The first smartphone from Dell (Nasdaq: DELL) is coming soon to AT&T (NYSE: T).

Almost buried as an afterthought in AT&T's announcement of coming smartphones from Palm (Nasdaq: PALM), the Dell Aero is the carrier's second phone built around the Google (Nasdaq: GOOG) Android software platform. It's also Dell's first major handheld gadget in the U.S. since the company discontinued its Axim line of PDAs in 2007, citing a "steadily declining market for pen-based PDAs."

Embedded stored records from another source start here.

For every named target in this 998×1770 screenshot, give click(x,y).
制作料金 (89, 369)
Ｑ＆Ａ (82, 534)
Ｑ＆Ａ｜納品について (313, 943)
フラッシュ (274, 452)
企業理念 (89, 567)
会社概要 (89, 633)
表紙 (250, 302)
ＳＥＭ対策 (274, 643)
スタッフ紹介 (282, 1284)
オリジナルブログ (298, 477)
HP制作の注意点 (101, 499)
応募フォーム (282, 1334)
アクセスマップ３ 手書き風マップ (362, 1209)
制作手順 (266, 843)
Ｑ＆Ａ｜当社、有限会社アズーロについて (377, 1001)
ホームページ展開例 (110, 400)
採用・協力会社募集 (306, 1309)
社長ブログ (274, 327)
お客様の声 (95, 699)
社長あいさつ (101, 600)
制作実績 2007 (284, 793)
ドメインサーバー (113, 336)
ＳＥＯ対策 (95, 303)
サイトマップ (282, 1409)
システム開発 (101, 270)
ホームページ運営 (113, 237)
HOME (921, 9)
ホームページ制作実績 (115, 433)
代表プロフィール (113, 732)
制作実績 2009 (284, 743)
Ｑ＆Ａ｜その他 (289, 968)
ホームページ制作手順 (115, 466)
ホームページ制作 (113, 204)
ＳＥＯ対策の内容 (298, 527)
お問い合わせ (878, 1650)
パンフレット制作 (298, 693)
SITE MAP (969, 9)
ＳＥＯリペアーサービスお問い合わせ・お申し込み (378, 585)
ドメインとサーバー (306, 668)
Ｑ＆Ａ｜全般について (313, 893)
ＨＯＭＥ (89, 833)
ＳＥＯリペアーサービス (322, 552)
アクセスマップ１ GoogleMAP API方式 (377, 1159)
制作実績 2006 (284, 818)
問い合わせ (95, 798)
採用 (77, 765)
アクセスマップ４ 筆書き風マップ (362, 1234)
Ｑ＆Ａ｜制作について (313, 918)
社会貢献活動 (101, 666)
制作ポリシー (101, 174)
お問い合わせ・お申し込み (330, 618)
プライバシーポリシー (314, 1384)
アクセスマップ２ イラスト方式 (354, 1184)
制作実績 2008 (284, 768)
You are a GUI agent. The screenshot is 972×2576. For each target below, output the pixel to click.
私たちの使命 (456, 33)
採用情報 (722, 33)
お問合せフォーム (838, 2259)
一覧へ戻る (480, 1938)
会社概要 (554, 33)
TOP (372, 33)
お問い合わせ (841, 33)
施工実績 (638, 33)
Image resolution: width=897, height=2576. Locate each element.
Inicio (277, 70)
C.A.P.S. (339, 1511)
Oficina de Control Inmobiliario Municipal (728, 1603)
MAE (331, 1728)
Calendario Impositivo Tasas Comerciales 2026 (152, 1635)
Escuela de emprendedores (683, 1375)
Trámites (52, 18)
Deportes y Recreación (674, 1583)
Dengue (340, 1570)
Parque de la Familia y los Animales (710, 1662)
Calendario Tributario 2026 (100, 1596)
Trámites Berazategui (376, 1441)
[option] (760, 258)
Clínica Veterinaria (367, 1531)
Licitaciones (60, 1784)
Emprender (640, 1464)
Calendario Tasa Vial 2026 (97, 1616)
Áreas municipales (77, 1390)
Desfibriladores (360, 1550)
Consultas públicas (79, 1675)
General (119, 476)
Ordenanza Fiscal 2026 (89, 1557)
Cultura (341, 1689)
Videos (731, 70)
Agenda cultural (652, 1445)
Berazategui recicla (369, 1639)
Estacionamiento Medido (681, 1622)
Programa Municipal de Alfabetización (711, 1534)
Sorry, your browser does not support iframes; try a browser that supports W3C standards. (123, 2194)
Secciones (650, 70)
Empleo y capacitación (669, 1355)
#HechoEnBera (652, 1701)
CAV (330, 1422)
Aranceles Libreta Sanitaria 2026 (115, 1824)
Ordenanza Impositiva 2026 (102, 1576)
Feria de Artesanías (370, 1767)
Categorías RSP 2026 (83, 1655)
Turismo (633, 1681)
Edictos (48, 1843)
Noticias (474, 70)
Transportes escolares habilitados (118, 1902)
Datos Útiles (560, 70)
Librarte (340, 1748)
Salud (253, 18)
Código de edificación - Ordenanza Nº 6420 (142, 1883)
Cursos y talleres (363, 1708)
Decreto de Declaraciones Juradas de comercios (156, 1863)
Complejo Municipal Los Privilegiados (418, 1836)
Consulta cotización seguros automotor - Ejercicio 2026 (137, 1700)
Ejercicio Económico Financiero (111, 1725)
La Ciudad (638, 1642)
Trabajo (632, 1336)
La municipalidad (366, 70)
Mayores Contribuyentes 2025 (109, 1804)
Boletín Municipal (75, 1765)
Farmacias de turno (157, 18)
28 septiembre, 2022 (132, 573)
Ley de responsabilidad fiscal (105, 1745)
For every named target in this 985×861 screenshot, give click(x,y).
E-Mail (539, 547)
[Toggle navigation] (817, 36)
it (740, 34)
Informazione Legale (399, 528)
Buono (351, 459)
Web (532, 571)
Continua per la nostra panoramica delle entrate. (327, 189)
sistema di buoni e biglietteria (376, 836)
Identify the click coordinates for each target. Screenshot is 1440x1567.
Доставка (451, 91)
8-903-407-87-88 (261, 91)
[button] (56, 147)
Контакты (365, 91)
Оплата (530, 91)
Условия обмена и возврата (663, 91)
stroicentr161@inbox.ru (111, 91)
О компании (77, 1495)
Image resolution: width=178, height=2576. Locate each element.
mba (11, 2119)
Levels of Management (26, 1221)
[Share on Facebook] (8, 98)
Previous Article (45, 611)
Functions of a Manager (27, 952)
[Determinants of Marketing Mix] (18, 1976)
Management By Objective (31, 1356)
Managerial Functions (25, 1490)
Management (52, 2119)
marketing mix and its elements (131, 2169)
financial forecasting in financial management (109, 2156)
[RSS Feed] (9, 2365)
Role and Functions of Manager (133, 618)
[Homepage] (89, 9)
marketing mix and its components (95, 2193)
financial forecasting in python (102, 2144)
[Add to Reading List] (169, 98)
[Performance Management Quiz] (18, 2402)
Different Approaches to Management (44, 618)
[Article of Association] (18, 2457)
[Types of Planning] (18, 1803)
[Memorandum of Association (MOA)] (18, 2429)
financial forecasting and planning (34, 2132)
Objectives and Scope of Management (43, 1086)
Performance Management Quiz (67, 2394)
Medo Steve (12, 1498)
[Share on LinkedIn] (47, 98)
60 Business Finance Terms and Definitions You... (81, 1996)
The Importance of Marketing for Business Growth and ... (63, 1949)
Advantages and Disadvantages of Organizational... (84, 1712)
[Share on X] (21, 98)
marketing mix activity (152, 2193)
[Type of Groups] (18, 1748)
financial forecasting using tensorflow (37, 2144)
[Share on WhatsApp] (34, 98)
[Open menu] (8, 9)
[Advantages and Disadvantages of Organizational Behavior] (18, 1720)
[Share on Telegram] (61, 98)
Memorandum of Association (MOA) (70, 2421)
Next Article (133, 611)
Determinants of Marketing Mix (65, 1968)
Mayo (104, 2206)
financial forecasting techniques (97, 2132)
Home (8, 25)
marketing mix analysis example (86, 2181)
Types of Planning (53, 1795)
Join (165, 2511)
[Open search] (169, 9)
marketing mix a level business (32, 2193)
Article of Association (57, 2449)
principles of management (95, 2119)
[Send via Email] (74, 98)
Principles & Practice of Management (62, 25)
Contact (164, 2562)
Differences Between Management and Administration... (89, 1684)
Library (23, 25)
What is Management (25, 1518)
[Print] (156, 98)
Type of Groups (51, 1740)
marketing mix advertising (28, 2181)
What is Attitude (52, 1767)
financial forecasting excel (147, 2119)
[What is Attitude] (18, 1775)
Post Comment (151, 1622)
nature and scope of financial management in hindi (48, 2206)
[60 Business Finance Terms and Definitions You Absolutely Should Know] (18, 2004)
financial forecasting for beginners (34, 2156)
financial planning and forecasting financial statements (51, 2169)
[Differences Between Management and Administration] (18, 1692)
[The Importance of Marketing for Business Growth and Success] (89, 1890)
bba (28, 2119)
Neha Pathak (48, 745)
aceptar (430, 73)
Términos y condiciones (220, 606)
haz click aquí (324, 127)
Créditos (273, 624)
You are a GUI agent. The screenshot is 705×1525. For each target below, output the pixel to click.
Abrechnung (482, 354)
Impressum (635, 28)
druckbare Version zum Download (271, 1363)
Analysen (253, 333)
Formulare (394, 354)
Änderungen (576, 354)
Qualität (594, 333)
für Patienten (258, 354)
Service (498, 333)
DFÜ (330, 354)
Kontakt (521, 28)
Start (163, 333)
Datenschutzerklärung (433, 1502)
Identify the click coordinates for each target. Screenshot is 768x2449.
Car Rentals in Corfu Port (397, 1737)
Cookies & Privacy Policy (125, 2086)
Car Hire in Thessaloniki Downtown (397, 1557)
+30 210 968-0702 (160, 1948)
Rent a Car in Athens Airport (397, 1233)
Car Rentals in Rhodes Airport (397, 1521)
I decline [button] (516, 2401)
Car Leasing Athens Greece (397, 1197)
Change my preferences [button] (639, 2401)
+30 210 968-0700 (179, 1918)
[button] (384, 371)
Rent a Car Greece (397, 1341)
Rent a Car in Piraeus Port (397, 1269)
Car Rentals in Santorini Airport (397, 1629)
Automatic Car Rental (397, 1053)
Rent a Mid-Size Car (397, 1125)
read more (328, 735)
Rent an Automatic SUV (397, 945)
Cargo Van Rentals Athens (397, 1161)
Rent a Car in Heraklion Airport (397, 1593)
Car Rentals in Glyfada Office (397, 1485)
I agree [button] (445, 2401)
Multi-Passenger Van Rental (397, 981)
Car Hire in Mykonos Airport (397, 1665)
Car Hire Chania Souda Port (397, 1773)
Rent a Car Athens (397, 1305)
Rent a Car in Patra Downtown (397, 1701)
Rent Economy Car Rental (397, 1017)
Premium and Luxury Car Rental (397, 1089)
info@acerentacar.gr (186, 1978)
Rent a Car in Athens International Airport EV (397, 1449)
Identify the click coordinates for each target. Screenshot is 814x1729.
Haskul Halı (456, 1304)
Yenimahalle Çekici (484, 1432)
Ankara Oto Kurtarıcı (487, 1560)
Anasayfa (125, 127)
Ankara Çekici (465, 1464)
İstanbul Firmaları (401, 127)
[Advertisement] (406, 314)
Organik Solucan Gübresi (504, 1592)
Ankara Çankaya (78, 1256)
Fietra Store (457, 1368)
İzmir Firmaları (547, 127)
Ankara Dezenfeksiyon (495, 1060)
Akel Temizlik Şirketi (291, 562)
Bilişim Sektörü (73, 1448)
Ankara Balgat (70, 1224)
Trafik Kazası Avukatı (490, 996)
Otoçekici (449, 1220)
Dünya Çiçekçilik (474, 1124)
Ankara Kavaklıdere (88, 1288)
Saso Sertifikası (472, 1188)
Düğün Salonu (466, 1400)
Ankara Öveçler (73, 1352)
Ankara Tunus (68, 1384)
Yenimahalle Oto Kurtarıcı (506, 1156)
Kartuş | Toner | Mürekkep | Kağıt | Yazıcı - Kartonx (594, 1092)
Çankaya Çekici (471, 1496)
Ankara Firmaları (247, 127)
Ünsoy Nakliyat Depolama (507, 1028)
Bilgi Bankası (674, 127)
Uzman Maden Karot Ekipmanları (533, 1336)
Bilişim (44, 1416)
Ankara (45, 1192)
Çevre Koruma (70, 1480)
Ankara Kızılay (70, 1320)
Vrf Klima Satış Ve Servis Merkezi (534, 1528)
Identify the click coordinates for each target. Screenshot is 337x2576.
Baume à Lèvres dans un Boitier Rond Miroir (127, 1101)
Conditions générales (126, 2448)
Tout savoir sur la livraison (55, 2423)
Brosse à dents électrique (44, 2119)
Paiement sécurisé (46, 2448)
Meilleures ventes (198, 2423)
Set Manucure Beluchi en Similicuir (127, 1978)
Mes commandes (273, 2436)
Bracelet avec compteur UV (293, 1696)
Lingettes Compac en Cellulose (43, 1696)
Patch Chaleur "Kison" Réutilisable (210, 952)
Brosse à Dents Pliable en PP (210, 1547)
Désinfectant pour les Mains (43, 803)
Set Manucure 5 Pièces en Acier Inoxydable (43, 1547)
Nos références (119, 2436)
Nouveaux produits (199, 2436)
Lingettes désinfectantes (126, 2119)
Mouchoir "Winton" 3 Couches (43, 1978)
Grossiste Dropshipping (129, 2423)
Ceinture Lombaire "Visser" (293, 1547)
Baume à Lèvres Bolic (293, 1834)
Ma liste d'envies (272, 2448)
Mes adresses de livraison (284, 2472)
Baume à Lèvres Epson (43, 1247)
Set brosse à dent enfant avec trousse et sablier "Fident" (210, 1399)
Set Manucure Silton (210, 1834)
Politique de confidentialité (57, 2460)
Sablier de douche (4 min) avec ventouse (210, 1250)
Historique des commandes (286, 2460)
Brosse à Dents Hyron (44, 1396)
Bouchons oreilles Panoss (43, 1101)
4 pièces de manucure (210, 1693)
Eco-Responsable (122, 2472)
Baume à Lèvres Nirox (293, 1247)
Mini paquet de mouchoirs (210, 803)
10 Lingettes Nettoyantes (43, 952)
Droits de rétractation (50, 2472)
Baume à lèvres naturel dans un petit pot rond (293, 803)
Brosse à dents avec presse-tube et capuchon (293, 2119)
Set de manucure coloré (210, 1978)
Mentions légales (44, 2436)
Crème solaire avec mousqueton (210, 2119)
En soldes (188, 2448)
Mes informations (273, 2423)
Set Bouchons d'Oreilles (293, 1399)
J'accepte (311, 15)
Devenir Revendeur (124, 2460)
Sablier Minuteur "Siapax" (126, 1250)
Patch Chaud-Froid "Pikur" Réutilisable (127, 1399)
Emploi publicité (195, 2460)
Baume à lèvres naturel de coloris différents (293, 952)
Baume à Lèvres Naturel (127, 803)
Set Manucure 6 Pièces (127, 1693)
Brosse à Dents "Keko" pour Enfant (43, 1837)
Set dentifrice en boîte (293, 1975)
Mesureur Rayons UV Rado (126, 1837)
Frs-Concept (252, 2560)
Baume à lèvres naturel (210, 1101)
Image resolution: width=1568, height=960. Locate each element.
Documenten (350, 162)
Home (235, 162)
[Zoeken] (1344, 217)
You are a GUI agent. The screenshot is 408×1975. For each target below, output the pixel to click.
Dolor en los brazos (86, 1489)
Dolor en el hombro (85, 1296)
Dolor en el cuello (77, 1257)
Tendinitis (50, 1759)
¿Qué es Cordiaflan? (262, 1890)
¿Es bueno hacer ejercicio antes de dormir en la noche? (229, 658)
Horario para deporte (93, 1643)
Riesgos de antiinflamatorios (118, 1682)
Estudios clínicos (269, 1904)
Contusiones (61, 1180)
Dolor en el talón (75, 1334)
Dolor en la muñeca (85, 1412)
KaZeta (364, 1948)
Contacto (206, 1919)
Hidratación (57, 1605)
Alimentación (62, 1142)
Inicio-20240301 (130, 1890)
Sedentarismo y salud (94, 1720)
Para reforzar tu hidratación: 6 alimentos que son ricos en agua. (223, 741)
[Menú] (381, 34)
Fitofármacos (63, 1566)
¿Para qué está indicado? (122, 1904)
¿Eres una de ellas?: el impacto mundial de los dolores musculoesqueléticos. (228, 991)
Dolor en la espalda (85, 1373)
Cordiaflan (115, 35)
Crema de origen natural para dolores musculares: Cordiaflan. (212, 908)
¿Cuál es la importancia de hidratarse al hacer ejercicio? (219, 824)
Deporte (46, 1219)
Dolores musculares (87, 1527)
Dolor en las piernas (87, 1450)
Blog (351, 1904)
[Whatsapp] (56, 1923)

That was just about when Apple (Nasdaq: AAPL) launched the first iPhone and showed that there was a market for a new, finger-based PDA-like gadget. In that sense, the Aero could be seen as a revived Axim, with shiny new software and a refreshed hardware inventory. Dell still called the Axim a success even as the company announced its demise, so I imagine that the return to the handheld market is a welcome one. Dell could certainly use any edge it can grab as Hewlett-Packard (NYSE: HPQ), Apple, and others turn Dell's formerly market-leading PC division into an eternal pretender.

The Aero appears to be a rehashed Mini 3, the smartphone Dell sells in markets like China and Brazil. A few months of working out the kinks in this design elsewhere should ensure a trouble-free product for the American market, even if the hardware might lag behind top-shelf models like the Nexus One.

The Aero is not likely to make a huge splash when it hits store and virtual shelves later this year. Dell's brand name might attract a few curious shoppers, but there are lots of other smartphones with equally strong consumer pulls and other selling points, including an onrush of Android devices. Dell will get lost in the flood, at least for a while. If the Aero gets a sequel, one that applies the lessons learned from this first outing, Dell might become a force to be reckoned with in call-enabled PDAs. Uh, I mean "smartphones."

Check Dell's smartphone business again in 2011 or 2012, in other words.